The New York Giants' defensive line rotation will be a battle to watch throughout the summer. After a massive offseason overhaul, clues are already starting to emerge about which players are rising—and which could be falling out of the picture entirely.
One player making an early impression has already started shifting perception in real time, and that spells trouble for a veteran who was once considered a reliable presence on the interior.
Abdul Carter hasn’t played a single NFL snap yet, but you wouldn’t know it based on how he’s performed at minicamp. The rookie edge rusher has been a force off the line, earning praise for his speed, versatility, and relentless pressure. Whether he’s coming off the edge or sliding inside, Carter has been an immediate problem for opposing linemen in practice. Even in non-padded drills, his presence has been impossible to ignore.
That’s great news for the Big Blue Nation. But it's not all sunshine and rainbows for everyone...
Giants’ defensive reset might not leave room for Rakeem Nunez-Roches
Jaren Kawada of ClutchPoints named veteran defensive lineman Rakeem Nunez-Roches as a likely roster casualty, largely because of Carter’s emergence and the wave of additions around him.

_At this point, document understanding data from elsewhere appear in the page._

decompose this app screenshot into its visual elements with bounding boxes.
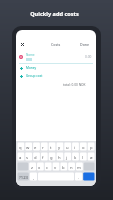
staticText: d xyxy=(34,155,37,161)
button[interactable]: i xyxy=(71,143,79,153)
staticText: i xyxy=(74,145,76,151)
staticText: Money xyxy=(26,66,37,70)
button[interactable]: s xyxy=(24,153,31,163)
staticText: u xyxy=(66,145,69,151)
button[interactable]: q xyxy=(17,143,24,153)
button[interactable]: w xyxy=(24,143,31,153)
staticText: c xyxy=(46,165,49,171)
staticText: l xyxy=(82,155,84,161)
staticText: b xyxy=(62,165,65,171)
staticText: s xyxy=(26,155,29,161)
button[interactable]: Money xyxy=(19,64,96,72)
button[interactable]: e xyxy=(31,143,39,153)
staticText: f xyxy=(42,155,44,161)
staticText: e xyxy=(34,145,37,151)
staticText: , xyxy=(33,175,35,181)
staticText: y xyxy=(58,145,61,151)
button[interactable]: v xyxy=(51,163,59,173)
button[interactable]: Group cost xyxy=(19,72,96,80)
staticText: t xyxy=(50,145,52,151)
staticText: . xyxy=(78,175,80,181)
button[interactable]: . xyxy=(75,173,83,183)
button[interactable]: key xyxy=(83,173,95,183)
button[interactable]: k xyxy=(71,153,79,163)
staticText: g xyxy=(50,155,53,161)
staticText: x xyxy=(38,165,41,171)
staticText: z xyxy=(31,165,33,171)
button[interactable]: key xyxy=(17,163,28,173)
button[interactable]: f xyxy=(39,153,47,163)
staticText: k xyxy=(74,155,77,161)
button[interactable]: a xyxy=(17,153,24,163)
staticText: p xyxy=(90,145,93,151)
button[interactable]: Close xyxy=(18,40,26,48)
staticText: total: 0.00 NOK xyxy=(63,83,86,87)
button[interactable]: c xyxy=(43,163,51,173)
staticText: m xyxy=(77,165,81,171)
staticText: a xyxy=(19,155,22,161)
button[interactable]: ø xyxy=(87,153,95,163)
button[interactable]: m xyxy=(75,163,83,173)
button[interactable]: l xyxy=(79,153,87,163)
button[interactable]: n xyxy=(67,163,75,173)
button[interactable]: Costs xyxy=(51,42,61,47)
button[interactable]: r xyxy=(39,143,47,153)
button[interactable]: j xyxy=(63,153,71,163)
staticText: j xyxy=(66,155,68,161)
staticText: o xyxy=(82,145,85,151)
staticText: r xyxy=(42,145,44,151)
staticText: 0.00 xyxy=(85,55,92,59)
button[interactable]: h xyxy=(55,153,63,163)
staticText: ø xyxy=(90,155,93,161)
button[interactable]: t xyxy=(47,143,55,153)
button[interactable]: p xyxy=(87,143,95,153)
button[interactable]: key xyxy=(38,173,75,183)
button[interactable]: u xyxy=(63,143,71,153)
staticText: q xyxy=(19,145,22,151)
staticText: h xyxy=(58,155,61,161)
button[interactable]: ?123 xyxy=(17,173,30,183)
button[interactable]: d xyxy=(31,153,39,163)
staticText: Group cost xyxy=(26,74,43,78)
staticText: Name xyxy=(26,53,35,57)
staticText: ?123 xyxy=(19,175,29,181)
button[interactable]: b xyxy=(59,163,67,173)
button[interactable]: Done xyxy=(80,42,90,47)
staticText: w xyxy=(26,145,30,151)
staticText: Quickly add costs xyxy=(30,10,79,18)
button[interactable]: x xyxy=(35,163,43,173)
button[interactable]: z xyxy=(28,163,35,173)
button[interactable]: key xyxy=(83,163,95,173)
staticText: v xyxy=(54,165,57,171)
button[interactable]: g xyxy=(47,153,55,163)
button[interactable]: , xyxy=(30,173,38,183)
button[interactable]: Remove cost xyxy=(19,55,23,59)
staticText: n xyxy=(70,165,73,171)
button[interactable]: o xyxy=(79,143,87,153)
button[interactable]: y xyxy=(55,143,63,153)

Big Blue invested heavily in the front seven this offseason, bringing in Carter, Darius Alexander, Chauncey Golston, Roy Robertson-Harris, and Jeremiah Ledbetter—all of whom could cut into Nunez-Roches’ role:
"When fully healthy, the Giants will want Burns, Carter, Thibodeaux, Alexander and Golston all on the field much more than Nunez-Roches," Kawada wrote. "This is a potentially elite pass-rushing team, lowering the value of the durability and depth Nunez-Roches provided in 2024. With younger players like Elijah Chatman, D.J. Davidson and Jordan Riley providing depth, there is a good chance Schoen sees no value in retaining Nunez-Roches."
Nunez-Roches had a career year in 2024, racking up 52 tackles and two sacks while playing 57 percent of defensive snaps. But that workload came out of necessity, not because the Giants wanted to. The team was thin and banged up on the interior, and Nunez-Roches was one of the few veterans who could give consistent reps.
The problem is that durability only goes so far in 2025, especially with the cap savings that come from cutting a non-guaranteed contract. Nunez-Roches carries a cap hit of over $5 million this season, and with younger, cheaper options already turning heads, the financials might do him no favors — they currently own the second-lowest cap space in the league.
If Carter keeps ascending and others around him continue to impress, the Giants could decide to move on from the 31-year-old veteran well before Week 1. The depth is deeper, the competition is fiercer, and for now, the spotlight is clearly elsewhere.
Nunez-Roches won't go down without a fight... but his situation is one to monitor moving forward.